So here is this highly sensitive client. Yes she is, you can bet on it. Because I am and you are. We sniff each other out. Because we’re safe.

And because she (yes she can be a he, but let’s just get on with the female pronouns) is highly sensitive a few things happen.

Feeling can be overwhelming.

Sharing what you feel is impossible (no one gets it)

Rejection sensitivity builds up: HS people stand out even when they don’t mean to. They are slower to respond (because they need time for all the associations in their heads), and when they respond, it’s always slightly skewed, off the mark.


So they tend to shut up and do it all in their heads. Even the feeling, because the pain of rejection sensitivity causes real pain, comparable with physical pain.


Not every highly sensitive person does this. The ones that grew up in an environment dat was encouraging their uniqueness do quite well. They don’t develop rejection sensitivity. But you will not see them as a client, because they don’t need you.


So here they are.

In their head.

And most of what they feel is also inside their head, because they are fast thinkers, and wildly imaginative. And this is what makes them so difficult. They can fool you because they can fool themselves.

So if you do a thing about feeling selfworthy, feeling powerful. They can relate. They can even do an exercise about it and really feel that. They can dig that up, and at the same time  carefully avoid the place where all their unworthiness is.

They can give you the feeling you want as a coach (they are such pleasers) and at the same time block their feelings.

So how do you get them out of their heads, and keep them out of their heads?

I know.

I was a head-dweller myself. And now I am so much in my body that whenever my head is robbing my attention I friendly tell my head that it can play with my attention a bit, but not too long, because I want it back.

And it works, it keeps on working.

Because I did the work.

I worked at all nine fields of the resilience toolkit.

I love the word resilience, because you can not avoid being floored by life, but you can learn to get up by yourself. (Asking for a hand is also doing it by yourself).

To get out of my head and stay there I learned to

  1. Be open minded.
    Letting go of judgments.

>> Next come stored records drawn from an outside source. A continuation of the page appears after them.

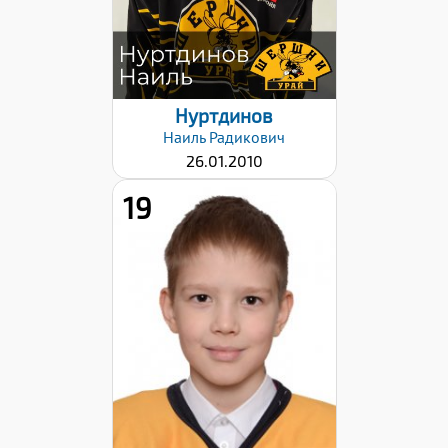
Нуртдинов
Наиль
Радикович
26.01.2010
19
Хват клюшки:
Левый
Дата заявки:
12.12.2024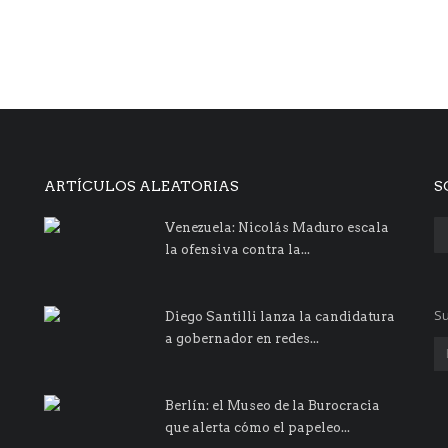
ARTÍCULOS ALEATORIAS
S
Venezuela: Nicolás Maduro escala
la ofensiva contra la...
Su
Diego Santilli lanza la candidatura
a gobernador en redes...
Berlín: el Museo de la Burocracia
que alerta cómo el papeleo...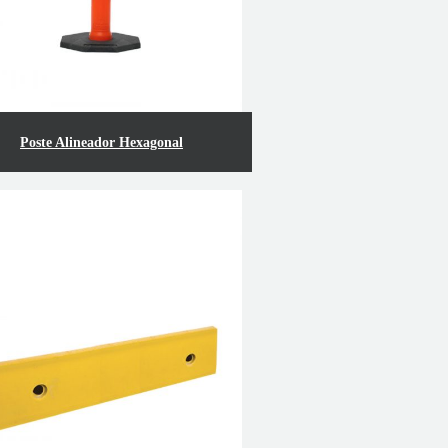
Poste Alineador Hexagonal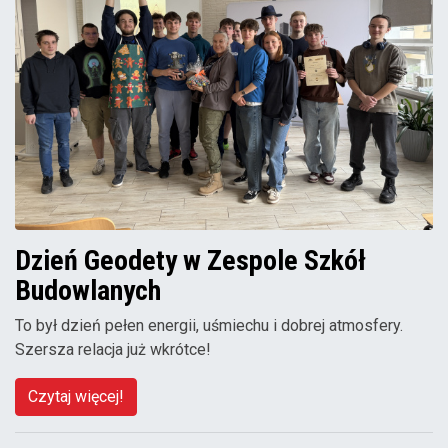
Dzień Geodety w Zespole Szkół
Budowlanych
To był dzień pełen energii, uśmiechu i dobrej atmosfery.
Szersza relacja już wkrótce!
Czytaj więcej!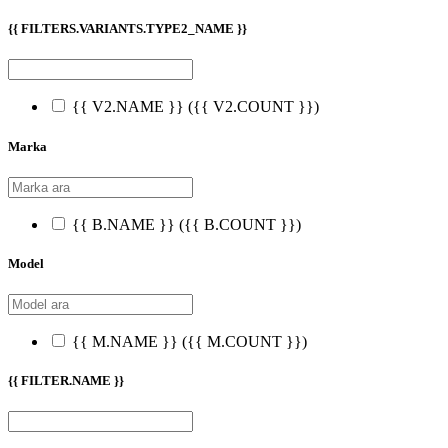
{{ FILTERS.VARIANTS.TYPE2_NAME }}
{{ V2.NAME }}
({{ V2.COUNT }})
Marka
{{ B.NAME }}
({{ B.COUNT }})
Model
{{ M.NAME }}
({{ M.COUNT }})
{{ FILTER.NAME }}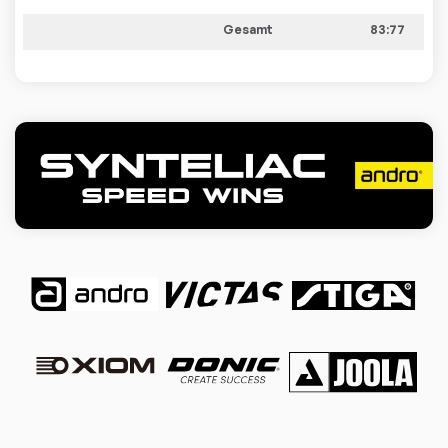
Gesamt
83:77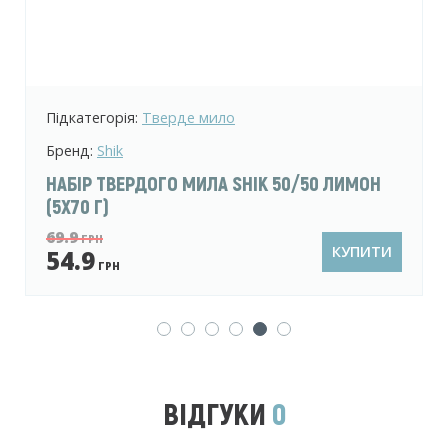
Підкатегорія:
Тверде мило
Бренд:
Shik
КРЕМ-МИЛО ТВЕРДЕ SHIK NECTAR ГРАНАТ І
МАЛИНА 125 Г
29.9
ГРН
КУПИТИ
22.9
ГРН
ВІДГУКИ
0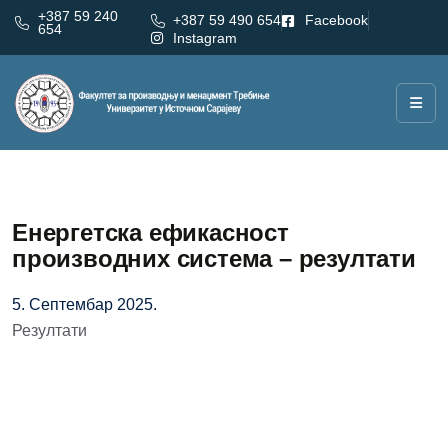
+387 59 240
+387 59 490 654
Facebook
654
Instagram
Енергетска ефикасност
производних система – резултати
5. Септембар 2025.
Резултати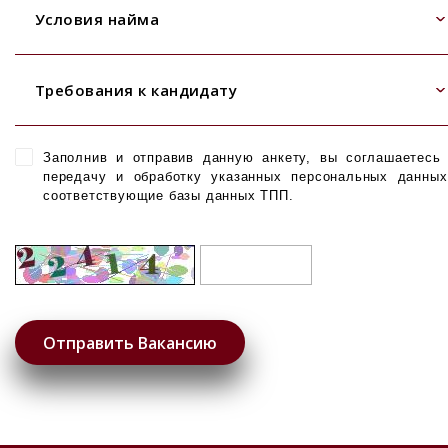
Условия найма
Требования к кандидату
Заполнив и отправив данную анкету, вы соглашаетесь
передачу и обработку указанных персональных данны
соответствующие базы данных ТПП.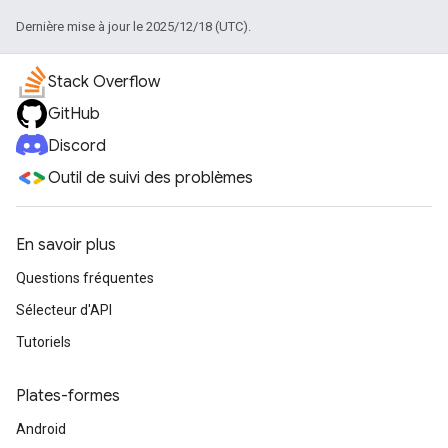
Dernière mise à jour le 2025/12/18 (UTC).
Stack Overflow
GitHub
Discord
Outil de suivi des problèmes
En savoir plus
Questions fréquentes
Sélecteur d'API
Tutoriels
Plates-formes
Android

Learning to be curious again.
  2. Letting go.
    Seeing my flow of thoughts for what is is, and be able not to go with it all the time.
  3. Focus and attention
    Becoming  aware of how  my attention was all over the place, and learning to control it.
  4. Acceptance
    Going to the dark places. Feel what is there. Letting it be, instead of wanting to alter it.
  5. Facing it
    Learning to deal with pain. Letting my body get used to feeling pain and anxiety. Teaching it that these are just feelings nothing to be afraid of.
  6. Flexibility
    Practicing all this in real life with very small and fun (yes also a bit scary) steps. Knowing it is not about the results but about what I feel at the moment. Building courage muscles.
  7. Equality
    Dealing with differences in status. Little evolutionary story: we HPS’s are not fond of the fight for a higher place on the ladder. So whenever we meet someone where the difference in status is not obvious, we lower our status, so we won’t get into a fight. To be able to be fluent in status change we need to practice high status without shutting off our feeling (that being the easy way to pull of high status).
  8. Joy
    Learning again to enjoy all of my senses, without holding back
  9. value-based actions
    Here is the shame-guilt thing:  Shame is feeling that you trespass on values of others. Guilt is feeling that you trespass on values of myself. I need shame, because my own values need to be checked with the values of others. There is this constant interaction between the two. But now I get to decide what is healthy for me and act on that. My decision to care about values of others is my choice, not based on fear of rejection. My values are worth that rejection.

It was not one thing I learned that as an avalanche triggered all the others. Not even my transition could do that. In fact my transition was the cause of, as well as the condition for many of my work on these fields.

They all depend on the other, they overlap, but you need them all. And as a coach you should be aware of that.


These nine fields are based on the toolkit from the Ducth expertise center on High Sensitivy “GaveMensen run by Xandra van Hooff.
Xandra has made her toolkit based on this book: 

Mind and Emotions, Mathew McKay, Patrick Fanning and Patricia Zurita Ona.